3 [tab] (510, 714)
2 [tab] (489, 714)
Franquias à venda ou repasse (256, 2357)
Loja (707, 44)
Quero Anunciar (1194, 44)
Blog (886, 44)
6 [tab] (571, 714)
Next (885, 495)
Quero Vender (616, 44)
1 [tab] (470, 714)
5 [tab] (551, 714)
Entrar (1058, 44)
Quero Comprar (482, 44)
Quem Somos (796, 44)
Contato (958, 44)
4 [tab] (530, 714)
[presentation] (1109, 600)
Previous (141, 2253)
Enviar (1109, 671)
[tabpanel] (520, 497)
★ ★ ★ ★ ★ ★ ★
Find the word "Quero" in the records and pull out each line that has it.

*RESPONSE BELOW:*
Quero Anunciar (1194, 44)
Quero Vender (616, 44)
Quero Comprar (482, 44)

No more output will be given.